# MANIPULATING AUDIO FILES WITH PYDUB

## Working with Audio files requires them to be in a consistent manner and to help to this PYDUB is needed to manipulate the audio files. PYDUB issures your audio files are consistent to work with wherever.

In [None]:
# if you do not have pydub install it using also install ffmpeg
# pip install pydub

In [1]:
# Let's import audio files using pydub's class called AudioSegment
from pydub import AudioSegment
wav_file = AudioSegment.from_file(file='sounds/r1_goodAfternoon.wav')
# check type
type(wav_file)



pydub.audio_segment.AudioSegment

In [None]:
# Now we can even play the audio 
# install simple audio $pip install simpleaudio

In [None]:
# import the play function
from pydub.playback import play
# pass the audio file to the play function as this will play the audio file
play(wav_file)

## Remember Audio Parameters?
### You can check the frame_rate, sample width, length and number of channels

In [2]:
# Lets check out a few parameters
# length-duration of the audio file in milliseconds
len(wav_file)

4389

In [3]:
# frame rate
wav_file.frame_rate

48000

In [4]:
# number of bytes per sample
wav_file.sample_width

2

In [5]:
# amplitude-loudness of the audio file
wav_file.max

18775

# Changing Parameters

## The audio file parameters can be changed by using the syntax  below
### changed_audio_segment = audio_segment.set_ATTRIBUTENAME(value)

In [7]:
# change the frame rate
changed_audio_segment = wav_file.set_frame_rate(16000)
changed_audio_segment.frame_rate

16000

In [8]:
# Set sample_width to 1
wav_file_sw_1 = wav_file.set_sample_width(1)
# Check new sample_width
print(f"New sample width: {wav_file_sw_1.sample_width}")

New sample width: 1


# NOTE!!
###  Lowering the values generally leads to
- ## lower audio quality and worse transcriptions
### but increasing them may increase the file size but not the quality of the transcription. 

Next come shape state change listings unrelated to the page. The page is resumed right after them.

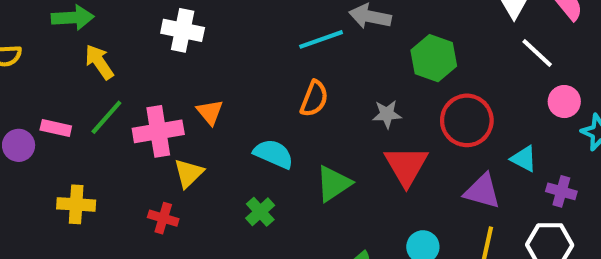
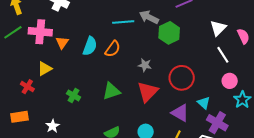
green hexagon: (434, 58) -> (169, 33), moved
pink cross: (158, 131) -> (40, 32), moved
cyan semicircle: (273, 154) -> (90, 46), moved, turned 72
purple cross: (561, 191) -> (217, 123), size x1.5
green cross: (260, 212) -> (74, 95), turned -32

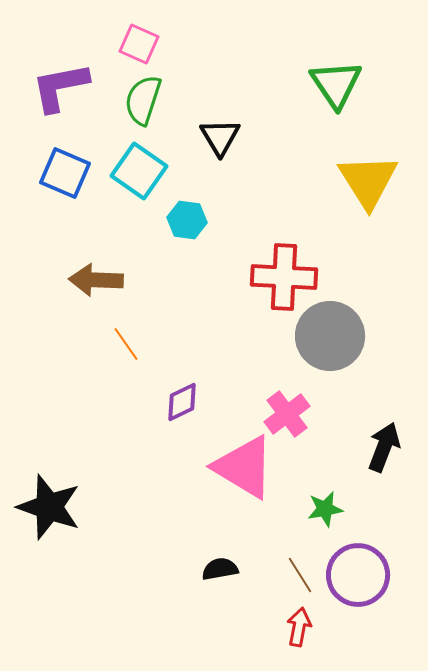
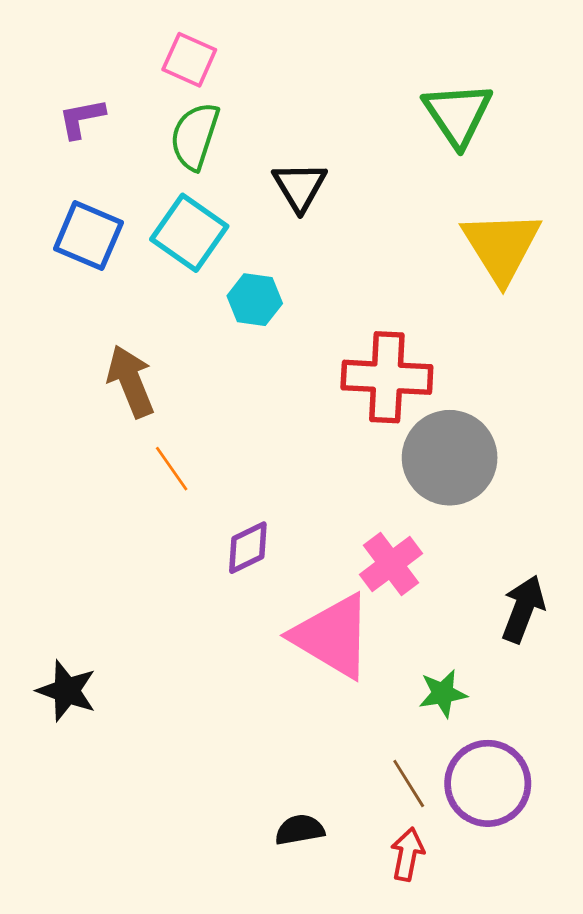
purple L-shape: (60, 87) -> (82, 118), size x0.6
brown arrow: (96, 280) -> (131, 381), turned 66
black star: (49, 507) -> (67, 691), size x0.7
black semicircle: (220, 569) -> (300, 830), moved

### Best to explore with different values and find out the ideal tradeoff.

In [10]:
# Speech recognition works best on clean, audible speech. 
# If your audio files are too quiet or too loud, it can hinder transcription.

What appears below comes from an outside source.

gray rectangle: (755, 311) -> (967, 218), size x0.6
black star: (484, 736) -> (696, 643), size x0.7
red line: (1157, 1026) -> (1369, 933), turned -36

# Lower the volume by 60 dB
quiet_volume_adjusted = wav_file - 60
#play(quiet_volume_adjusted)

In [14]:
# Increase the volume by 15 dB
louder_volume_adjusted = quiet_volume_adjusted + 15

### Sometimes you'll have audio files where the speech is loud in some portions and quiet in others and this variance in volume can hinder transcription.

### PyDub's effects module has a function called normalize() which finds the maximum volume of an AudioSegment, then adjusts the rest of the AudioSegment to be in proportion. 
### This means the quiet parts will get a volume boost.

In [15]:
# Import AudioSegment and normalize
from pydub.effects import normalize
# Import target audio file

loud_then_quiet = AudioSegment.from_file('sounds/r8_loud_to_quiet.wav')
# Normalize target audio file
normalized_audio = normalize(loud_then_quiet)
#play(normalized_audio)

# SLICING AUDIO FILES


## Another feature of AudioSegment is that you can slice and combine your audio

In [16]:
# import the audio with static 
static_at_start = AudioSegment.from_file('sounds/r6_static_noise_at_start.wav')

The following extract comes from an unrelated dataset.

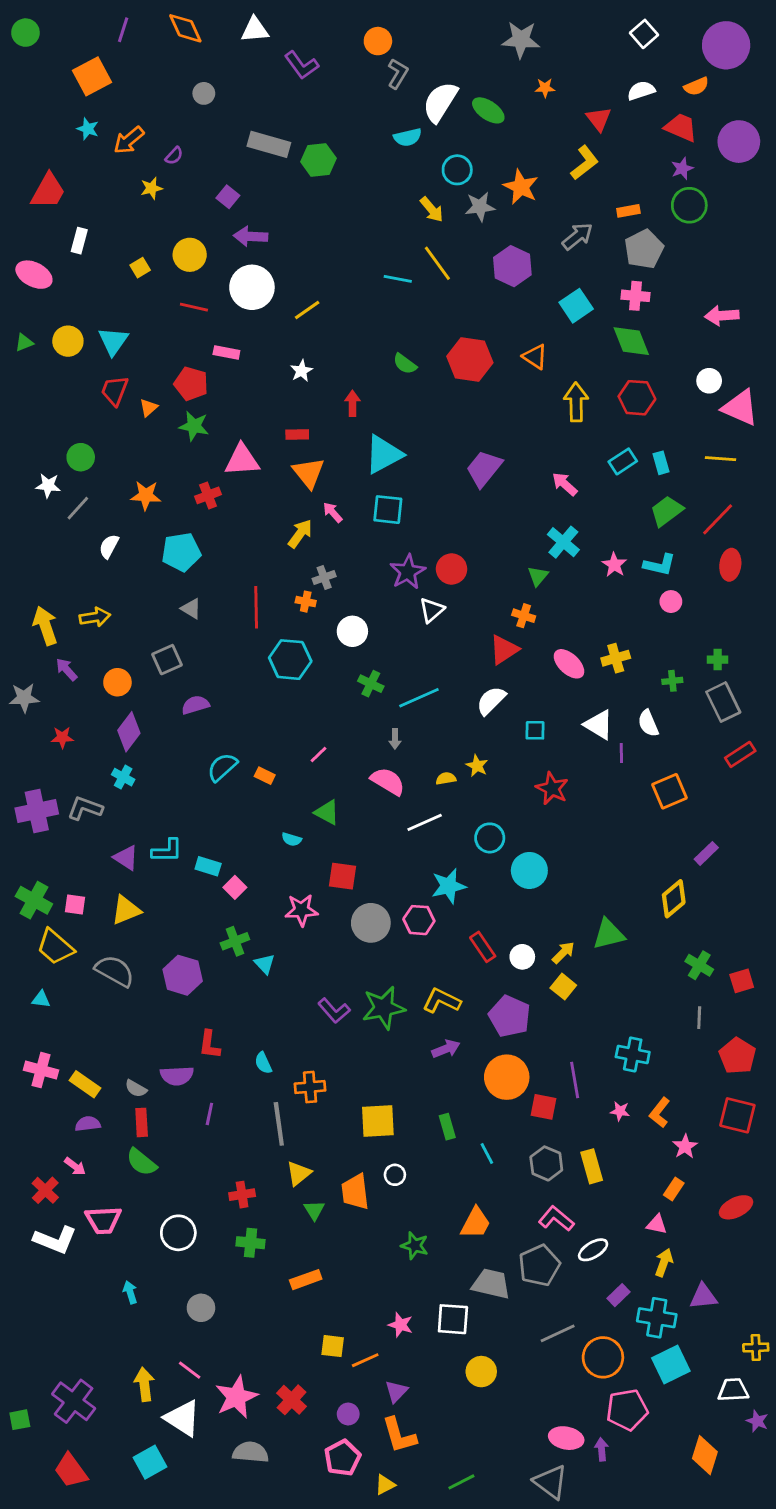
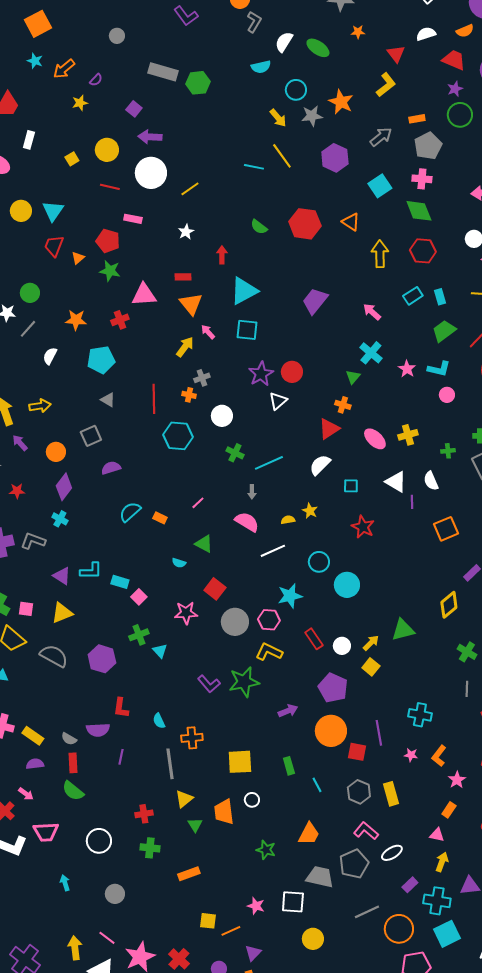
white semicircle: (440, 102) -> (284, 42), size x0.7
red square: (343, 876) -> (215, 589), turned 30
yellow L-shape: (442, 1001) -> (269, 652), moved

# slice the static_at_start using the length of static noise in seconds
no_static = static_at_start[4000:]
#play(no_static)

In [None]:
# to combine audio is relatively easy
#
# combined_audio = audio_1 + audio_2

# Splitting stereo audio to mono with PyDub

## When transcribing phone calls, there's usually more than one speaker and its difficult to transcribe for multiple speakers.
## PyDub's split_to_mono() function can help with this.

In [17]:
# import stereo audio file and check channels
stereo_phone_call = AudioSegment.from_file('sounds/ex3_stereo_call.wav')
print(f"Stereo number channels: {stereo_phone_call.channels}")

Stereo number channels: 2


In [18]:
# Split stereo phone call and check channels
channels = stereo_phone_call.split_to_mono()
# now channels is a list object
print(f"Stereo number channels: {channels[0].channels},{channels[1].channels}")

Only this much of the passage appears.